WHAT IS EXPECTED
Output the listing below verbatim, without images.
--------------------------------------------------
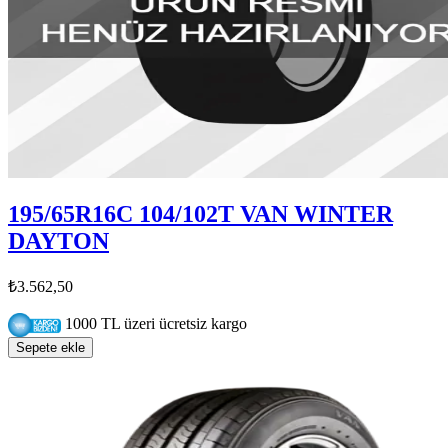
195/65R16C 104/102T VAN WINTER
DAYTON
₺3.562,50
1000 TL üzeri ücretsiz kargo
Sepete ekle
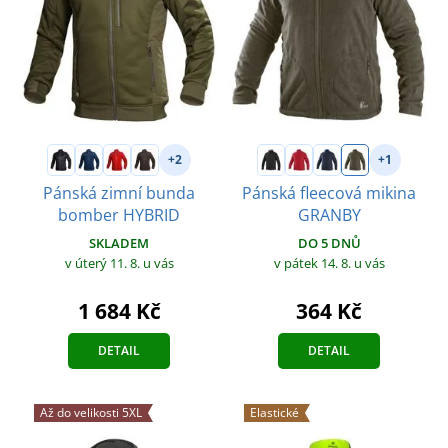
+2
+1
Pánská zimní bunda
Pánská fleecová mikina
bomber HYBRID
GRANBY
SKLADEM
DO 5 DNŮ
v úterý 11. 8.
u vás
v pátek 14. 8.
u vás
1 684 Kč
364 Kč
DETAIL
DETAIL
Až do velikosti 5XL
Elastické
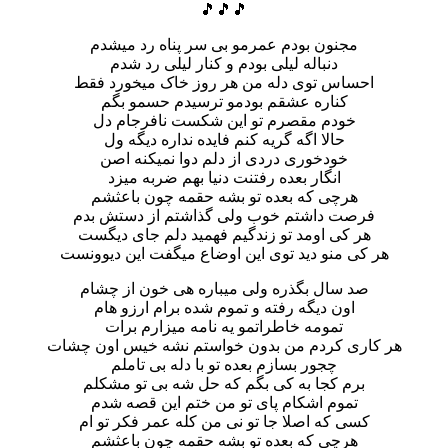
🎵🎵🎵
مجنون بودم عمرمو بی سر پناه رد میشدم
دنباله لیلی بودم و کنار لیلی رد شدم
احساس توی دله من هر روز خاک میخورد فقط
کناره عشقم بودمو ترسیدم حسمو بگم
خودم مقصرم تو این شکست نافرجام دل
حالا اگه گریه کنم فایده نداره دیگه ول
خودخوری دردی از دلم دوا نمیکنه اصن
انگار بعده رفتنت دنیا بهم ضربه میزد
هرچی که بعده تو بشه حقمه چون باعثشم
فرصت داشتم خوب ولی گذاشتم از دستش بدم
هر کی اومد تو زندگیم فهمید دلم جای دیگست
هر کی منو دید توی این اوضاع میگفت این دیوونست
صد سال بگذره ولی میباره هی خون از چشام
اون دیگه رفته و تموم شده برام ارزو هام
تمومه خاطراتمو یه نامه میزارم برات
هر کاری کردم من بدون خواستم نشه خیس اون چشات
چجور بسازم بعده تو با دله بی تاملم
برم کجا به کی بگم که حل شه بی تو مشکلم
تموم اشکام پای تو من ختم این قصه شدم
کسی که اصلا جا تو نی من کله عمر فکر تو ام
هرچی که بعده تو بشه حقمه چون باعثشم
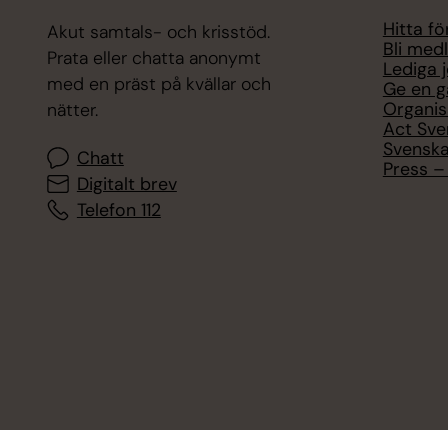
Hitta f
Akut samtals- och krisstöd.
Bli med
Prata eller chatta anonymt
Lediga 
med en präst på kvällar och
Ge en g
Organis
nätter.
Act Sve
Svenska
Chatt
Press – 
Digitalt brev
Telefon 112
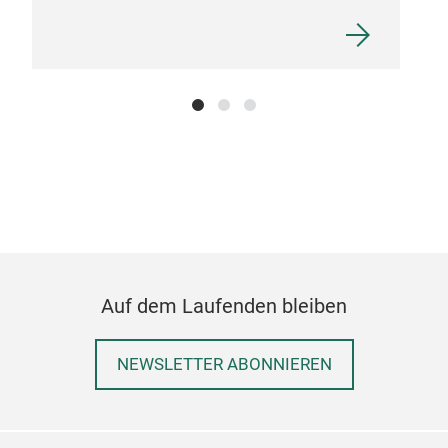
Auf dem Laufenden bleiben
NEWSLETTER ABONNIEREN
--------------------------------------------------
RESULT OF THIS TASK
195/65R16C 104/102T VAN WINTER
DAYTON
₺3.562,50
1000 TL üzeri ücretsiz kargo
Sepete ekle
+2
+1
Pánská zimní bunda
Pánská fleecová mikina
bomber HYBRID
GRANBY
SKLADEM
DO 5 DNŮ
v úterý 11. 8.
u vás
v pátek 14. 8.
u vás
1 684 Kč
364 Kč
DETAIL
DETAIL
Až do velikosti 5XL
Elastické
🎵🎵🎵
مجنون بودم عمرمو بی سر پناه رد میشدم
دنباله لیلی بودم و کنار لیلی رد شدم
احساس توی دله من هر روز خاک میخورد فقط
کناره عشقم بودمو ترسیدم حسمو بگم
خودم مقصرم تو این شکست نافرجام دل
حالا اگه گریه کنم فایده نداره دیگه ول
خودخوری دردی از دلم دوا نمیکنه اصن
انگار بعده رفتنت دنیا بهم ضربه میزد
هرچی که بعده تو بشه حقمه چون باعثشم
فرصت داشتم خوب ولی گذاشتم از دستش بدم
هر کی اومد تو زندگیم فهمید دلم جای دیگست
هر کی منو دید توی این اوضاع میگفت این دیوونست
صد سال بگذره ولی میباره هی خون از چشام
اون دیگه رفته و تموم شده برام ارزو هام
تمومه خاطراتمو یه نامه میزارم برات
هر کاری کردم من بدون خواستم نشه خیس اون چشات
چجور بسازم بعده تو با دله بی تاملم
برم کجا به کی بگم که حل شه بی تو مشکلم
تموم اشکام پای تو من ختم این قصه شدم
کسی که اصلا جا تو نی من کله عمر فکر تو ام
هرچی که بعده تو بشه حقمه چون باعثشم
Hitta f
Akut samtals- och krisstöd.
Bli med
Prata eller chatta anonymt
Lediga 
med en präst på kvällar och
Ge en g
Organis
nätter.
Act Sve
Svenska
Chatt
Press – 
Digitalt brev
Telefon 112
Auf dem Laufenden bleiben
NEWSLETTER ABONNIEREN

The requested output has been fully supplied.